Breaking the Sound Barrier
Stability AI's newly released Stable Audio tool seeks to do for audio generation what Stable Diffusion did for image generation.
Generative AI, a subset of artificial intelligence, has made significant advancements in recent years, profoundly influencing various domains, particularly in the fields of image generation and conversational chatbots. This technology has garnered significant attention because of its ability to harness the power of deep learning algorithms to create content that closely emulates human-like patterns and creativity.
Present offerings are notably lacking in the availability of good generative audio tools. Sure, a number of options do exist, but they leave much to be desired. The current landscape often struggles to deliver high-quality and diverse audio content, frequently falling short in terms of naturalness, variability, and adaptability. This deficiency hampers the creative potential and practical utility of generative audio technology across industries including music, voice synthesis, and interactive media.
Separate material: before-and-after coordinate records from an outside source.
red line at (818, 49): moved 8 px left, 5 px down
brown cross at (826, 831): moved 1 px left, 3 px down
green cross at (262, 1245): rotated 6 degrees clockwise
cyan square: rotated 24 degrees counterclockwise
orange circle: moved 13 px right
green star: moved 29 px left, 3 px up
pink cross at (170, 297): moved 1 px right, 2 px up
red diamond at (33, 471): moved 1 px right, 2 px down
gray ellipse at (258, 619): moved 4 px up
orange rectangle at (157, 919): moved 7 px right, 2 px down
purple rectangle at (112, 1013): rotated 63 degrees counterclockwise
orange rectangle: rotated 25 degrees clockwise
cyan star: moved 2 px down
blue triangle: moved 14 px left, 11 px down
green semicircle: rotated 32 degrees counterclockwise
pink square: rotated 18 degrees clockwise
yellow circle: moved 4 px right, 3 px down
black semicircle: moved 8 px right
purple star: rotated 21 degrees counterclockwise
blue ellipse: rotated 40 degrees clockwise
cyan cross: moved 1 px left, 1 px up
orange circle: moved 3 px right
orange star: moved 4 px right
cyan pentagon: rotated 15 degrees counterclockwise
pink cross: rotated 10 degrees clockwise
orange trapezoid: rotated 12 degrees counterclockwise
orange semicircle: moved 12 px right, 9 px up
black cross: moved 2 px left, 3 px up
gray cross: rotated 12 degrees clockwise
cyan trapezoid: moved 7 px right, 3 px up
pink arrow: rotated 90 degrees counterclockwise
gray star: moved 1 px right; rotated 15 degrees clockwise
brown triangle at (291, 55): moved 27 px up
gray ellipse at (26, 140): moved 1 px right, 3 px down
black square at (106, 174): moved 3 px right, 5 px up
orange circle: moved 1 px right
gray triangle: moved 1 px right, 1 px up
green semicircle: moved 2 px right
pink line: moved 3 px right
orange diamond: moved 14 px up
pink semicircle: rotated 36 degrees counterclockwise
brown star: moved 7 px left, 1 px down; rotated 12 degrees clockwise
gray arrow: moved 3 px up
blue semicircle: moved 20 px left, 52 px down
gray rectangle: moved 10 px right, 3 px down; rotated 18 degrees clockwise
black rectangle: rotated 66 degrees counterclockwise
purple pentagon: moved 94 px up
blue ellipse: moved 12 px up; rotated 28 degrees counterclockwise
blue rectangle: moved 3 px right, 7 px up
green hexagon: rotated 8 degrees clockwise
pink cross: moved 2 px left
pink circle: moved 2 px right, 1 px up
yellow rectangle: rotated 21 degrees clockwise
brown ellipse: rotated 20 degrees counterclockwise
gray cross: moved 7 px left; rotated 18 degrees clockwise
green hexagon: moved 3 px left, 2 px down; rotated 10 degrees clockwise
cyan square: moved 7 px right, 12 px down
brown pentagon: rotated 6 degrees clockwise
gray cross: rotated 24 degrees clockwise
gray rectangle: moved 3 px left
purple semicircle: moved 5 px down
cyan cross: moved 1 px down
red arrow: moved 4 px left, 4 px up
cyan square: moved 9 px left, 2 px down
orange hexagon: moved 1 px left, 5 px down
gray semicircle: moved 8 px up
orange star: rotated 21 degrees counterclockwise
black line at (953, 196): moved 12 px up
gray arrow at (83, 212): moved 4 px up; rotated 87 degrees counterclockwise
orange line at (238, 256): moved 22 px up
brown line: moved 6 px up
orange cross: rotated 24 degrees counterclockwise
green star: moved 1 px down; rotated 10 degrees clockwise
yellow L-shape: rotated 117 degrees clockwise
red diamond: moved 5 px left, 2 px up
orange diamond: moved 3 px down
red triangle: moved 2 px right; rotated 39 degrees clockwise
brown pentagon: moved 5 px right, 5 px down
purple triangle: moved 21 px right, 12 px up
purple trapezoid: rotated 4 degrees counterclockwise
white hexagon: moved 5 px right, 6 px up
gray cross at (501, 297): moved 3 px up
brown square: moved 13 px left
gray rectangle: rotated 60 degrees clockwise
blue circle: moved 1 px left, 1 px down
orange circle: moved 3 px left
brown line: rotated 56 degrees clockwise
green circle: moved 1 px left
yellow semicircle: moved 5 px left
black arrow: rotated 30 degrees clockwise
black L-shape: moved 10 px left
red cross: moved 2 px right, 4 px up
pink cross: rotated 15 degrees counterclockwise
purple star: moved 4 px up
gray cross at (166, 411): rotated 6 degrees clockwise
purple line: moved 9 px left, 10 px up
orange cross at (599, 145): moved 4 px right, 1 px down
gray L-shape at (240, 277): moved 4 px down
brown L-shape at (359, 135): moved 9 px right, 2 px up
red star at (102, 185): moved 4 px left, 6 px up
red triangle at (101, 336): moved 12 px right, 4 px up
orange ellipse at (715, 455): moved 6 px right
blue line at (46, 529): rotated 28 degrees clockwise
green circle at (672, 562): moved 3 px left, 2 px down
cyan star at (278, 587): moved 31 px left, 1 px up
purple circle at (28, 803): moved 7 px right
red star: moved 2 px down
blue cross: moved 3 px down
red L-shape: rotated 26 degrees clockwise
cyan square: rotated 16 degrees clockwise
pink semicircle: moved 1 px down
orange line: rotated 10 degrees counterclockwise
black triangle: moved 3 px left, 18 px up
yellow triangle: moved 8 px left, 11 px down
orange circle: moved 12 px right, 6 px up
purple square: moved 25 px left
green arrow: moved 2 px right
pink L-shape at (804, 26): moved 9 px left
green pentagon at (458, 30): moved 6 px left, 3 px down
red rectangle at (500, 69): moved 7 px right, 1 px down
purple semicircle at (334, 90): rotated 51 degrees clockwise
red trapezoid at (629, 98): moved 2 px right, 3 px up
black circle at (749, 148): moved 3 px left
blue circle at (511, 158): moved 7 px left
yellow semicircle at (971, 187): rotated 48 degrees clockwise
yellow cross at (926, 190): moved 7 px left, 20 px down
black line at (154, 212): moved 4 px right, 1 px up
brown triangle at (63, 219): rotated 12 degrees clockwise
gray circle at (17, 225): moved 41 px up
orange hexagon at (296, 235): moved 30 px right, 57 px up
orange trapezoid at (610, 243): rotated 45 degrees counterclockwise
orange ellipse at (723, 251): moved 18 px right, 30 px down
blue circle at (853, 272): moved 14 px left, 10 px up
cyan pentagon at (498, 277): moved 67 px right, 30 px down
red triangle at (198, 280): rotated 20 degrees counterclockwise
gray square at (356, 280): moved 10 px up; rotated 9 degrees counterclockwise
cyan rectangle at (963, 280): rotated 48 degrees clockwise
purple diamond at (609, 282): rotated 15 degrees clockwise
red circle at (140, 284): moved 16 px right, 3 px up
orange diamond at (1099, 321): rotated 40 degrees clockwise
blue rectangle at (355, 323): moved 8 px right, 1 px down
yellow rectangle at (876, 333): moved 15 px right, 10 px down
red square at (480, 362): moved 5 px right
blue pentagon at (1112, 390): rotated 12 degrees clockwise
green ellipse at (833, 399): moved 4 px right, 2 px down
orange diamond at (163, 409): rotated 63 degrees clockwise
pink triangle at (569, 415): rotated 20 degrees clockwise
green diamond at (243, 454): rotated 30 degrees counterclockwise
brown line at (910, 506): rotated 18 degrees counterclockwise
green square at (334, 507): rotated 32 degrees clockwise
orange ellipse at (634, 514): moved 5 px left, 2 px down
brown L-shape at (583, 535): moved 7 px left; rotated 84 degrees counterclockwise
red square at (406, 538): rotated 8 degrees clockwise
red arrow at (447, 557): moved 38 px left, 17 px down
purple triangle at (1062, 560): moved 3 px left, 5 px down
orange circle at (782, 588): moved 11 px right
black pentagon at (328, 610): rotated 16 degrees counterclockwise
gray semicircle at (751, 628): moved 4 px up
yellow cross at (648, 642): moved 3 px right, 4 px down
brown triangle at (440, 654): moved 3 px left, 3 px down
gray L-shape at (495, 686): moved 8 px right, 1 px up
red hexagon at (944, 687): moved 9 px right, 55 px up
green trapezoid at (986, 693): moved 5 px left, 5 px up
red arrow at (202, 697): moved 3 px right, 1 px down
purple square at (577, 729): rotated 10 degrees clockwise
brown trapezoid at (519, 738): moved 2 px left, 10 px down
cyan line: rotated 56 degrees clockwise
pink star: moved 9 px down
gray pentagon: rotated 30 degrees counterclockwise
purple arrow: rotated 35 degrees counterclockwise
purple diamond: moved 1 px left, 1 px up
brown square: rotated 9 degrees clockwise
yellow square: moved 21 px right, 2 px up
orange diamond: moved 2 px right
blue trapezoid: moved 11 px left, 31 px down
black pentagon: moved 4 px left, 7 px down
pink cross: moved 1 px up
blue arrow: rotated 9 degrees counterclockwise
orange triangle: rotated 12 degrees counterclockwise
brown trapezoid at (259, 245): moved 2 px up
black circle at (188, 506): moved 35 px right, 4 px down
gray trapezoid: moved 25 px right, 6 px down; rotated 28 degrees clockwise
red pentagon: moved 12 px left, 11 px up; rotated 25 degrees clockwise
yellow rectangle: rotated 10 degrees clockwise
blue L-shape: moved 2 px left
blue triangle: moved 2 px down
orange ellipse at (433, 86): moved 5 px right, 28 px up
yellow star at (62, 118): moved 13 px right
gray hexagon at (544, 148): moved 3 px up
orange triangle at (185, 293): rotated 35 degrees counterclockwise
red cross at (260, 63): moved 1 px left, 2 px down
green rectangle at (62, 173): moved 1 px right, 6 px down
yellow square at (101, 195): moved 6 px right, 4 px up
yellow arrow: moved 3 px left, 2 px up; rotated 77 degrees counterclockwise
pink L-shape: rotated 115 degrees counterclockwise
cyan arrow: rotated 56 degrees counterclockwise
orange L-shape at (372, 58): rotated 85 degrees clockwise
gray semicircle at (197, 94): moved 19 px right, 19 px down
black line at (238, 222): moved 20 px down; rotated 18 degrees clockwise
As the demand for sophisticated audio generation continues to rise, there is a clear need for advancements in this area, pushing the boundaries of what generative AI can achieve in the auditory domain.
Stability AI, the company that helped to produce the wildly popular Stable Diffusion algorithm for image generation, has thrown their hat in the ring with a new tool called Stable Audio that was just introduced. Stable Audio leverages a diffusion-based generative model, of the same general type as the model used in Stable Diffusion, to produce high-quality audio clips of varying lengths. By supplying a text prompt, a user can create audio ranging from music to sound effects, and more.
In the past, using diffusion models for audio generation was challenging because they are trained to produce fixed-size outputs of the same size as the inputs. So, for example, if the model is trained on 20 second audio clips, it would only be able to generate 20 second-long outputs. Needless to say, that is a problem if you need to generate a full-length song.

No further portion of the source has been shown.